EXERCISE
Examine the records below and count how many lines contain the string "would". Give only the number.
-*-*-
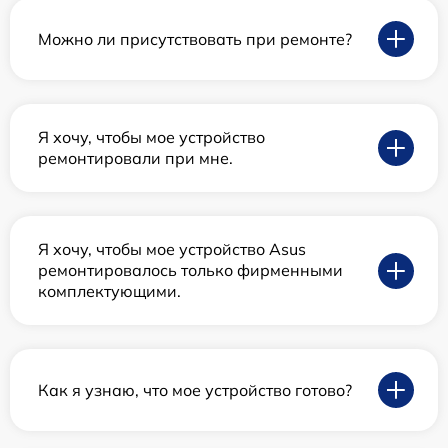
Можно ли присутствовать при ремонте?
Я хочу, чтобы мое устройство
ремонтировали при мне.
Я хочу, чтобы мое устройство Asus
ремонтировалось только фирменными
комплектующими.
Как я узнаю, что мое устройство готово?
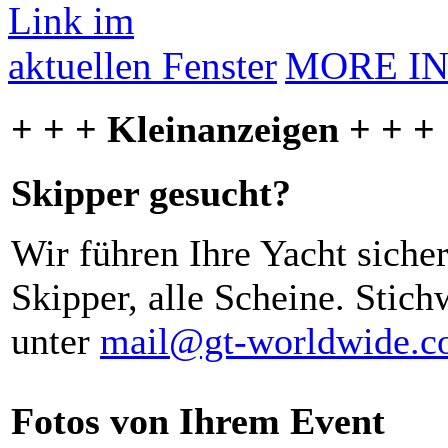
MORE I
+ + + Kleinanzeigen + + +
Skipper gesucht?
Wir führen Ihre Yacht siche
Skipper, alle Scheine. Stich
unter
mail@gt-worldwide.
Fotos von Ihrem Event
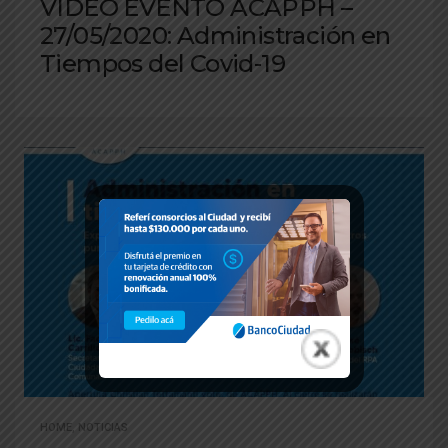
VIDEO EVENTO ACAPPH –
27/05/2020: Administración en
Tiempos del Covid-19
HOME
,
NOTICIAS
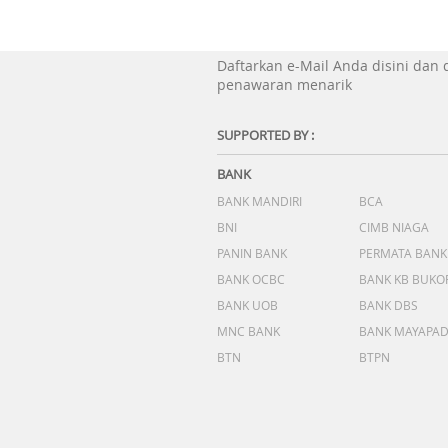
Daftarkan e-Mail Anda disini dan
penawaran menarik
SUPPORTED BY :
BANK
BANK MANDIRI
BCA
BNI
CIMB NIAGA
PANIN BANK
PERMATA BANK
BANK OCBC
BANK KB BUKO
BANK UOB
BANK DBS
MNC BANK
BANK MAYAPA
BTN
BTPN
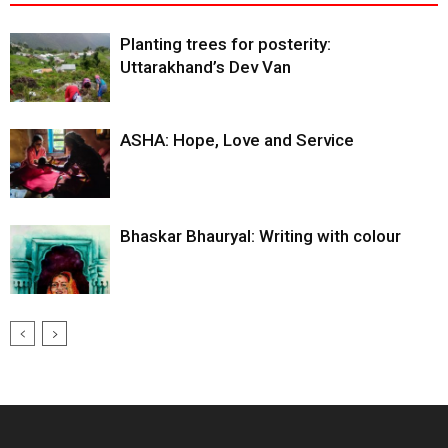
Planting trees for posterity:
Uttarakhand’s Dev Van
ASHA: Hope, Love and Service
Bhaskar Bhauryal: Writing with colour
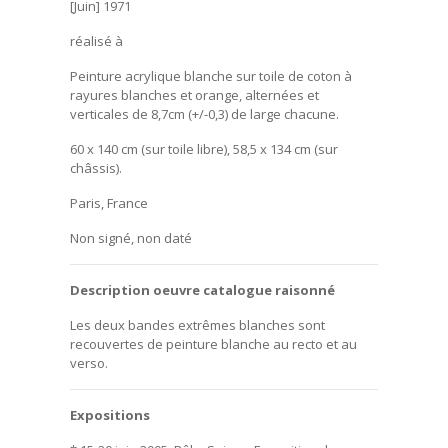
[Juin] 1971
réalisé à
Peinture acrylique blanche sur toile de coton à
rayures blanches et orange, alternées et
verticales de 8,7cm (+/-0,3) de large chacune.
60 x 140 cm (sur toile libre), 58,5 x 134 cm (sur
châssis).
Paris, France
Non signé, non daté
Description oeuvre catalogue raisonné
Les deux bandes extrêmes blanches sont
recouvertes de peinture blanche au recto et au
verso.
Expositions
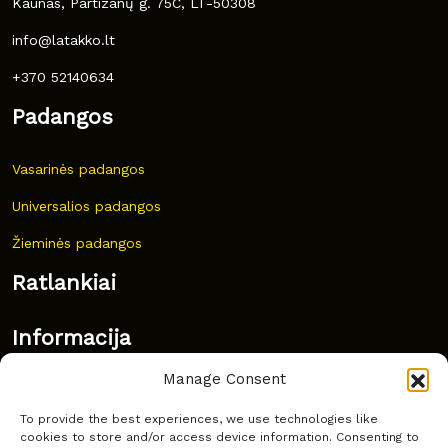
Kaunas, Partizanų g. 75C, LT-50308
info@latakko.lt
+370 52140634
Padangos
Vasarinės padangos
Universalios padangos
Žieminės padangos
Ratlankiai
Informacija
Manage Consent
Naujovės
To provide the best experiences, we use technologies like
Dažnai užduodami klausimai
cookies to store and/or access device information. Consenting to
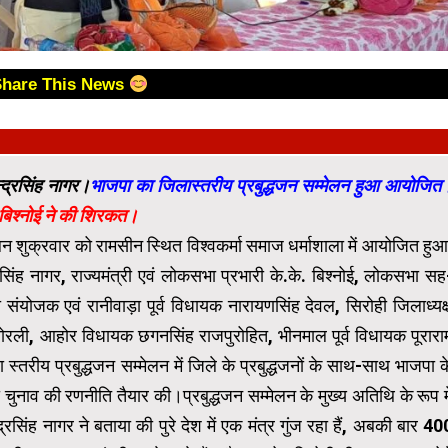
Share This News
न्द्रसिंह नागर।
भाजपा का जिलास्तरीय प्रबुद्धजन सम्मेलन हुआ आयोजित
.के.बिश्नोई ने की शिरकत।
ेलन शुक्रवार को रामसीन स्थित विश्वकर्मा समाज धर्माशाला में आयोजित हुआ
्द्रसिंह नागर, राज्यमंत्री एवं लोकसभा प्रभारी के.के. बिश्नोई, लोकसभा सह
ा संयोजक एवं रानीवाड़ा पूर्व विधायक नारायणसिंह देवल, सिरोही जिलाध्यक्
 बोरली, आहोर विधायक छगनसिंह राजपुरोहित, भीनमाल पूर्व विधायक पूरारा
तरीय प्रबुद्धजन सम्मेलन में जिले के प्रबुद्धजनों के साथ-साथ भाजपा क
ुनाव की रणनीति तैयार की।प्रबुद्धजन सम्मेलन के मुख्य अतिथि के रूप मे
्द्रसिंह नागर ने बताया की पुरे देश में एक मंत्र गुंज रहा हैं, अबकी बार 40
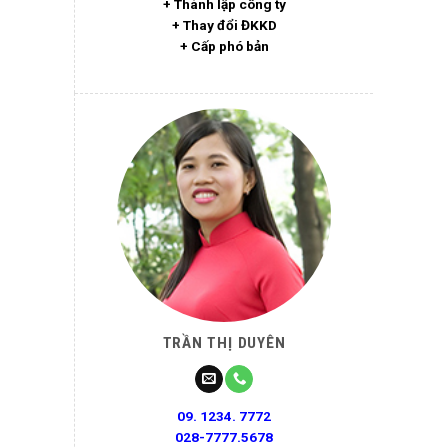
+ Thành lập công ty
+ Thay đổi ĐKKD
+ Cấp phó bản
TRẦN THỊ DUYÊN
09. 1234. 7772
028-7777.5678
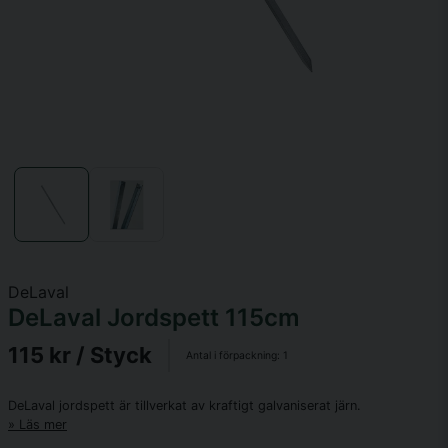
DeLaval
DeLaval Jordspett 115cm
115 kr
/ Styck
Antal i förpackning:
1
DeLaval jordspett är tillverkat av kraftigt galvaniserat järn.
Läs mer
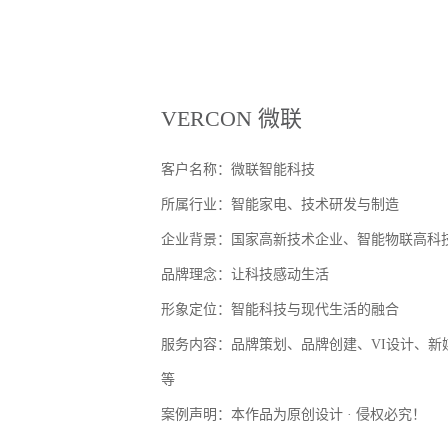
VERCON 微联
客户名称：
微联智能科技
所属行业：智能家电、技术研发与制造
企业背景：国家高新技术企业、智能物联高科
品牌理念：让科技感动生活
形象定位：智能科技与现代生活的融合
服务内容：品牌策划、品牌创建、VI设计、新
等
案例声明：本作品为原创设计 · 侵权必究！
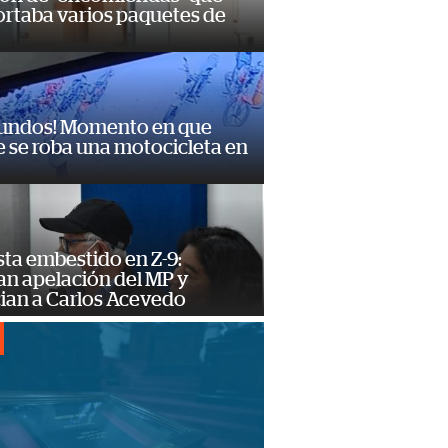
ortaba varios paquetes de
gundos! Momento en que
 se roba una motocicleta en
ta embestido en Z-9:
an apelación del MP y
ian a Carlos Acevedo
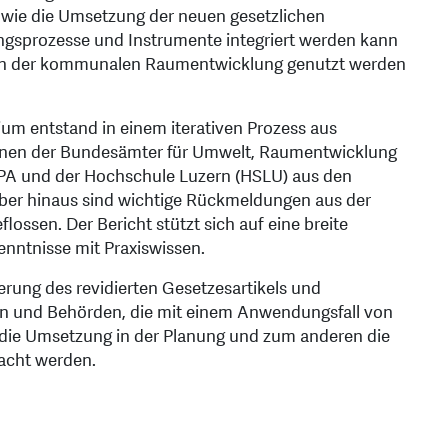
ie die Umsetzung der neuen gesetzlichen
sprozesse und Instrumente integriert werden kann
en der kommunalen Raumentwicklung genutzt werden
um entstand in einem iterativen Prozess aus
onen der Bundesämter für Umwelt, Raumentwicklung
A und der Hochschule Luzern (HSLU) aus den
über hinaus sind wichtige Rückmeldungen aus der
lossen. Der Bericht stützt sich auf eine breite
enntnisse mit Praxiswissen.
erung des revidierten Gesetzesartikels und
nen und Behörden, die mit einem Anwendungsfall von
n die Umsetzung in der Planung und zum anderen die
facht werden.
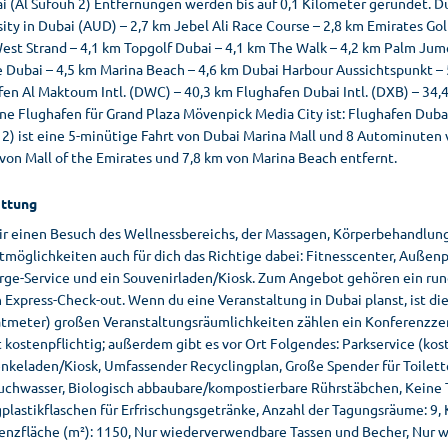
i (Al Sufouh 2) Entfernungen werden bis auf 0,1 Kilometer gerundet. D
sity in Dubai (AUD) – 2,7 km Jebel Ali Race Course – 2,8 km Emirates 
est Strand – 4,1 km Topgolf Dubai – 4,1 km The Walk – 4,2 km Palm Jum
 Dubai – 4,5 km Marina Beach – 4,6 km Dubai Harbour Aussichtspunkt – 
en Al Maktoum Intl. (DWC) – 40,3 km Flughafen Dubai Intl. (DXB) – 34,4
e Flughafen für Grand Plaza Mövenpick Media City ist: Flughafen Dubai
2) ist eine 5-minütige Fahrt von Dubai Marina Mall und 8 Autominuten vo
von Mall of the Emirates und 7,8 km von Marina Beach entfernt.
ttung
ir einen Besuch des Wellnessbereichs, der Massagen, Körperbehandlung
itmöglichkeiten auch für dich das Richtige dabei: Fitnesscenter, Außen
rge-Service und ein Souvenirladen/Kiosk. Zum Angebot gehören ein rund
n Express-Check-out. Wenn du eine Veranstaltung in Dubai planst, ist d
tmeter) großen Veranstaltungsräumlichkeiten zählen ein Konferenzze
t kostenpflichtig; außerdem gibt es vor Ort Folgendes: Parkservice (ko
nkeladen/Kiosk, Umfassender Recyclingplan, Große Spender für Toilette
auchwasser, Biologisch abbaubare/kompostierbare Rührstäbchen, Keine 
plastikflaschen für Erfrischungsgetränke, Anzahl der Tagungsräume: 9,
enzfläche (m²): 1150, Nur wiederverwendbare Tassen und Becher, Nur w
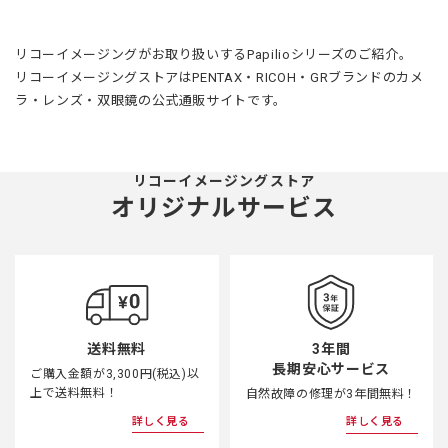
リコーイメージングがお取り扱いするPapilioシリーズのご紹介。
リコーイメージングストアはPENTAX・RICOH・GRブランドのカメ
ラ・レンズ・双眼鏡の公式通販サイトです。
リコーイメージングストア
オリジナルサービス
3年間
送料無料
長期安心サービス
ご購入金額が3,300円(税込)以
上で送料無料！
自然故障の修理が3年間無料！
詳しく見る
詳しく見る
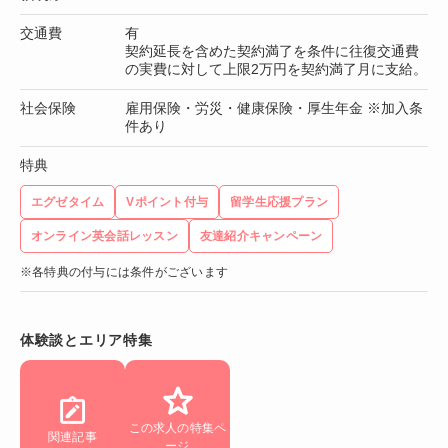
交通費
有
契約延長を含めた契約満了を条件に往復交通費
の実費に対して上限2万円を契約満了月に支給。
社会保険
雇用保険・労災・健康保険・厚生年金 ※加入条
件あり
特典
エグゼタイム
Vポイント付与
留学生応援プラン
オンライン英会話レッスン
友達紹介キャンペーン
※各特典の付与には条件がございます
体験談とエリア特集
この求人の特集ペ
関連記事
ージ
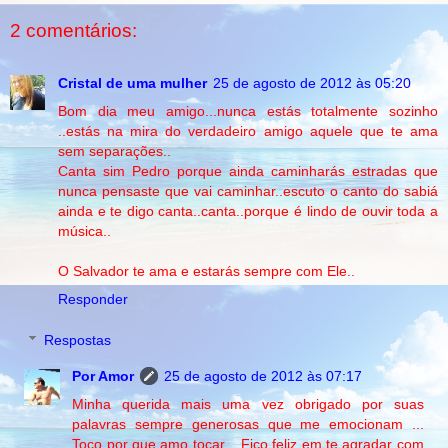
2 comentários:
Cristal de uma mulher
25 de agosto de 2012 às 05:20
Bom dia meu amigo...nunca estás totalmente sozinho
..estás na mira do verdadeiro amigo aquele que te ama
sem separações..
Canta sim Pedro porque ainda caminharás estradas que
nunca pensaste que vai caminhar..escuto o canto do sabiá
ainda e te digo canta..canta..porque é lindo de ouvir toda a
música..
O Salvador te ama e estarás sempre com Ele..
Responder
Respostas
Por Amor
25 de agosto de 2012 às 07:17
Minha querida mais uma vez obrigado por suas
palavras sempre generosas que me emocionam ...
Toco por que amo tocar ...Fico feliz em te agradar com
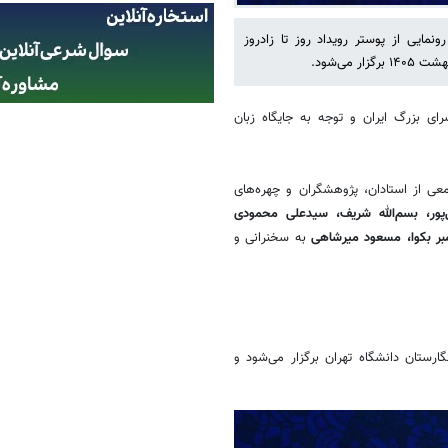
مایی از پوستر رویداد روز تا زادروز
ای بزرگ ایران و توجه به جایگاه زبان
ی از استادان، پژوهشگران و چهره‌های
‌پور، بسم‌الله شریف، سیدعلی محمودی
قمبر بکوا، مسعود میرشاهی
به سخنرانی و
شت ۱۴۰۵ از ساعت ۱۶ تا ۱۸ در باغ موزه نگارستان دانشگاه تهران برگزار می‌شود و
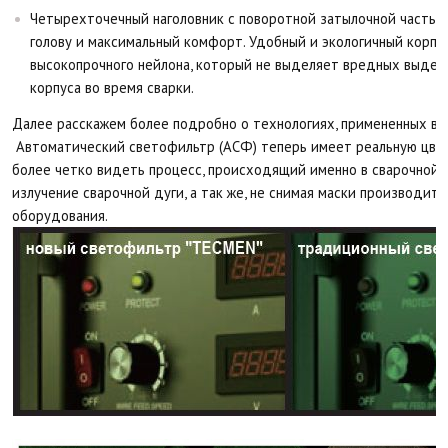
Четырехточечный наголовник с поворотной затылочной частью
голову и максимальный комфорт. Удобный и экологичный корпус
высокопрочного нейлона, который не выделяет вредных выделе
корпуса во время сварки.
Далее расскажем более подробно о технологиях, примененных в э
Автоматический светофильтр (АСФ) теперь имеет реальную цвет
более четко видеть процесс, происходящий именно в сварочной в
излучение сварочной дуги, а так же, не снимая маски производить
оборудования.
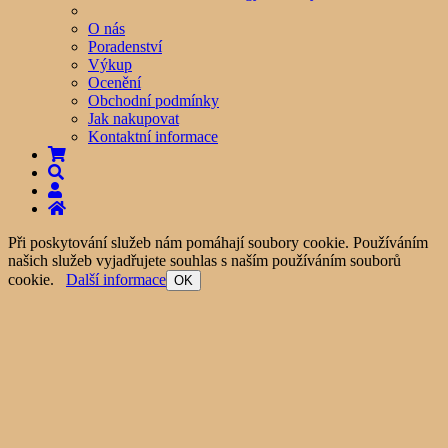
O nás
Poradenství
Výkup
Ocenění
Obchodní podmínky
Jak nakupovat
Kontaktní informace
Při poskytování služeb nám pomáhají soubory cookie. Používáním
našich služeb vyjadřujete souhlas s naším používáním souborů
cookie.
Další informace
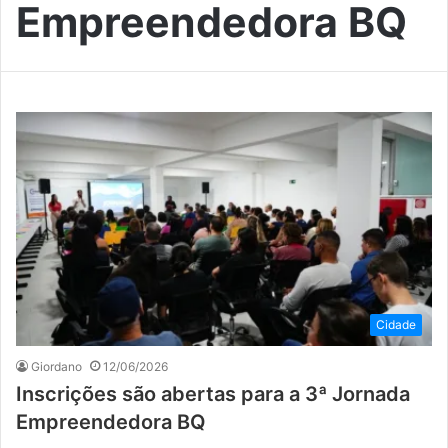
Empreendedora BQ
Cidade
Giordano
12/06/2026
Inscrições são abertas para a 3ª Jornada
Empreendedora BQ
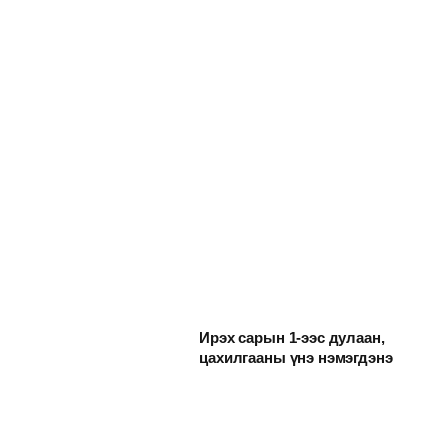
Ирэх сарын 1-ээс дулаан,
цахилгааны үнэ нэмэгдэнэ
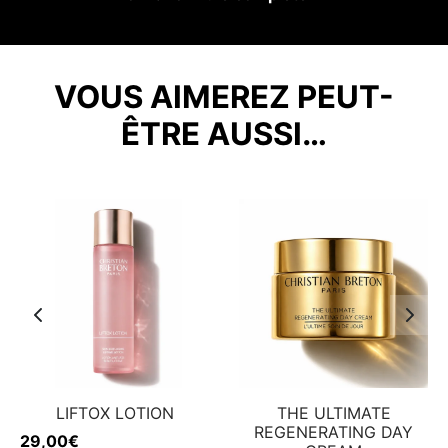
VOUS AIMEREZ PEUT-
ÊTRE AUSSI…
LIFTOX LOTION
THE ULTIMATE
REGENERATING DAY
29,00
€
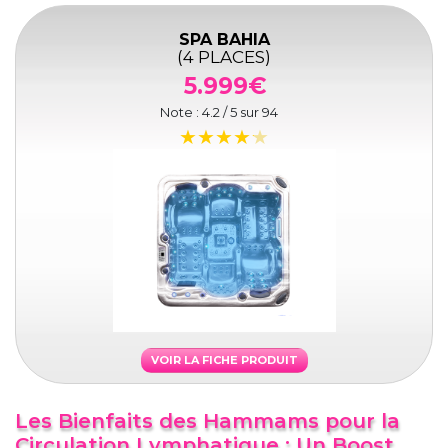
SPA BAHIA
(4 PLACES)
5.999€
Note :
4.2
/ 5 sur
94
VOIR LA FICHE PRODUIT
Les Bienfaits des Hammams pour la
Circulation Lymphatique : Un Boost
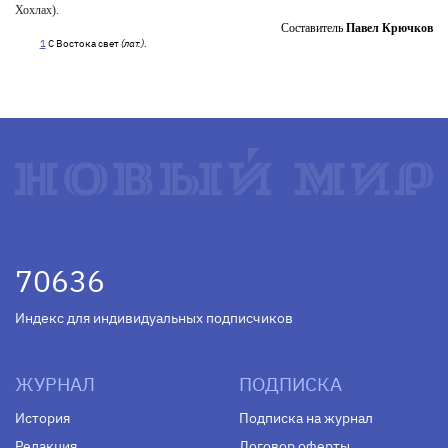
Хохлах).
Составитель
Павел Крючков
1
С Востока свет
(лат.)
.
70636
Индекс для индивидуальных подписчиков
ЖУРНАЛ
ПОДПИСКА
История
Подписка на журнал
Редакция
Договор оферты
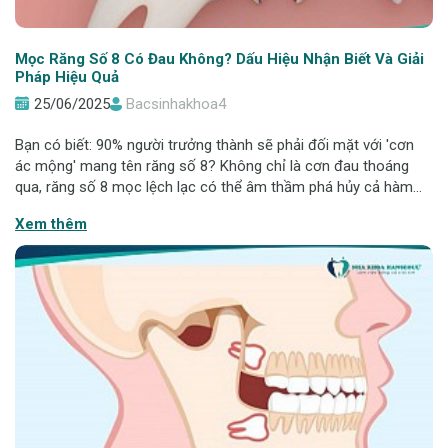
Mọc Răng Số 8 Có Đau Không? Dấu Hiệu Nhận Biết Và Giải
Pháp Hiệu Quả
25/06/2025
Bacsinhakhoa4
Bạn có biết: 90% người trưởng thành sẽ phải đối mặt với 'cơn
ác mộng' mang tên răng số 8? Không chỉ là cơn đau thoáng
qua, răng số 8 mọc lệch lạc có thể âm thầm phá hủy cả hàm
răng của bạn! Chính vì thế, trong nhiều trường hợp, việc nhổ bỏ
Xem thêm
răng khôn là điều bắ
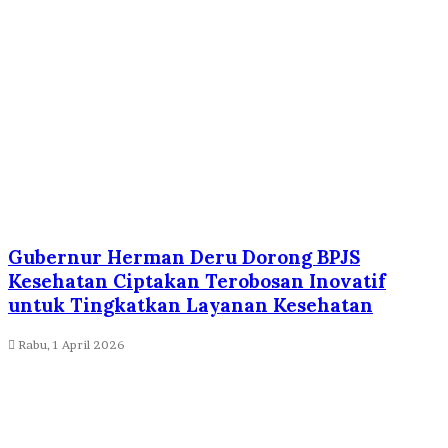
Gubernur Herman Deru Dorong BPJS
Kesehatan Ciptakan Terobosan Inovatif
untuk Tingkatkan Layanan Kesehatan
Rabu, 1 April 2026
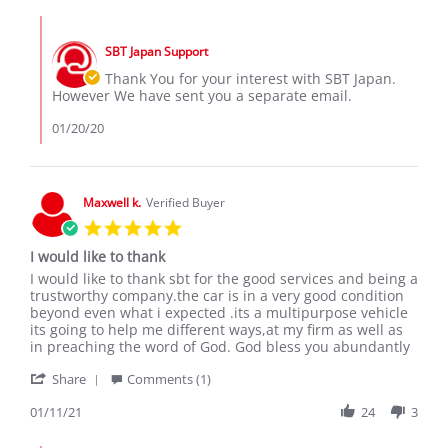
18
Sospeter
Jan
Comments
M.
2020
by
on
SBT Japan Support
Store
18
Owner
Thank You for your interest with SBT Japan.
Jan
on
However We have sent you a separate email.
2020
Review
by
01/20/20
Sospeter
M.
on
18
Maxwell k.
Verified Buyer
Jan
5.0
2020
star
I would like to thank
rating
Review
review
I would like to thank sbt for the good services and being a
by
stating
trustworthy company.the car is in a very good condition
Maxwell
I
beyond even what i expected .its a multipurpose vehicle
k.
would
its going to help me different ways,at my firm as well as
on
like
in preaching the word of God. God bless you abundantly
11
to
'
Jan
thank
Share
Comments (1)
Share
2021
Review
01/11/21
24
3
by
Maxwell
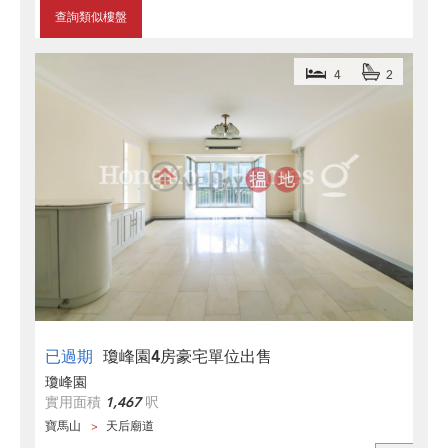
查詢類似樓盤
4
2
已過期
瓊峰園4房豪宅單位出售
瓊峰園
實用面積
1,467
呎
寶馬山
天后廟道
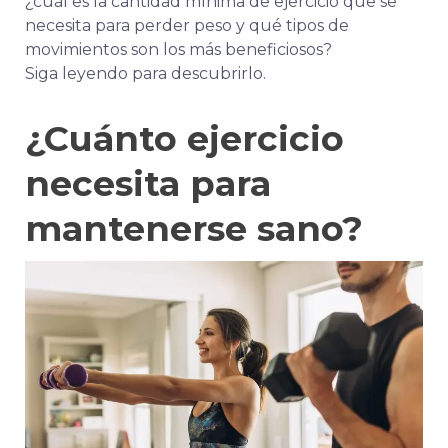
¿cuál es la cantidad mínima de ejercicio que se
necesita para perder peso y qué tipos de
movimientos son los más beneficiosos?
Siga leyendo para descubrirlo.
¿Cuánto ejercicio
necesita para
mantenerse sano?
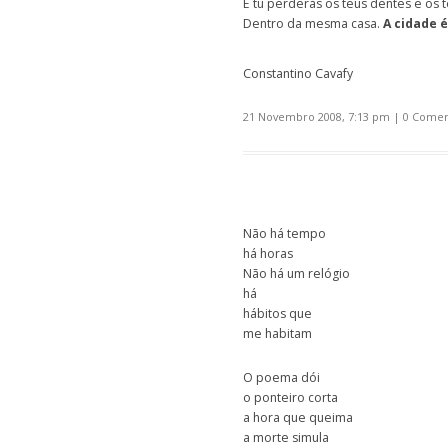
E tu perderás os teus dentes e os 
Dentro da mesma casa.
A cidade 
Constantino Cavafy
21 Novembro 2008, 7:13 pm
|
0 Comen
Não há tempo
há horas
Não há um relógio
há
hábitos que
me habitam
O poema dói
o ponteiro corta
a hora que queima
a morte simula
-*-*-
RESPONSE AREA
3